In the copy, include no pictures, but reproduce every record exactly.
*** Dataset content ***
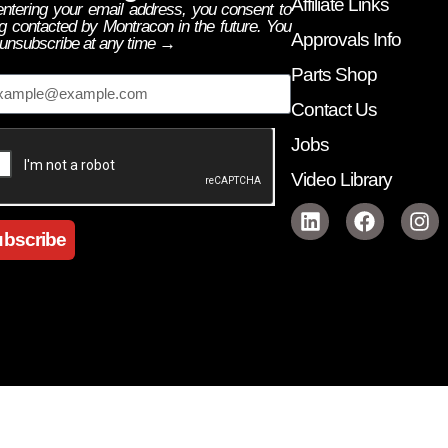
Affiliate Links
ntering your email address, you consent to
g contacted by Montracon in the future. You
Approvals Info
unsubscribe at any time →
ail
Parts Shop
Contact Us
Jobs
Video Library
bscribe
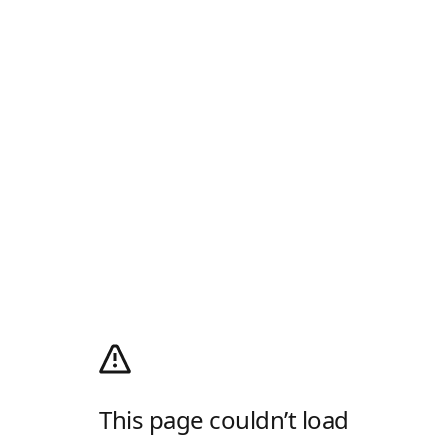
This page couldn’t load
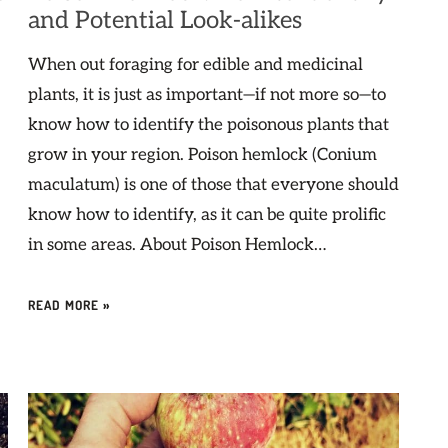
and Potential Look-alikes
When out foraging for edible and medicinal
plants, it is just as important—if not more so—to
know how to identify the poisonous plants that
grow in your region. Poison hemlock (Conium
maculatum) is one of those that everyone should
know how to identify, as it can be quite prolific
in some areas. About Poison Hemlock…
READ MORE »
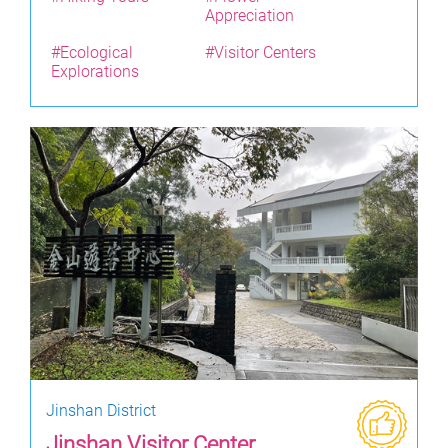
Appreciation
#Ecological
#Visitor Centers
Explorations
Jinshan District
Jinshan Visitor Center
*** End of Dataset content ***
◆ **Output of the exercise**
Affiliate Links
ntering your email address, you consent to
g contacted by Montracon in the future. You
Approvals Info
unsubscribe at any time →
ail
Parts Shop
Contact Us
Jobs
Video Library
bscribe
This page couldn’t load
and Potential Look-alikes
When out foraging for edible and medicinal
plants, it is just as important—if not more so—to
know how to identify the poisonous plants that
grow in your region. Poison hemlock (Conium
maculatum) is one of those that everyone should
know how to identify, as it can be quite prolific
in some areas. About Poison Hemlock…
READ MORE »
Appreciation
#Ecological
#Visitor Centers
Explorations
Jinshan District
Jinshan Visitor Center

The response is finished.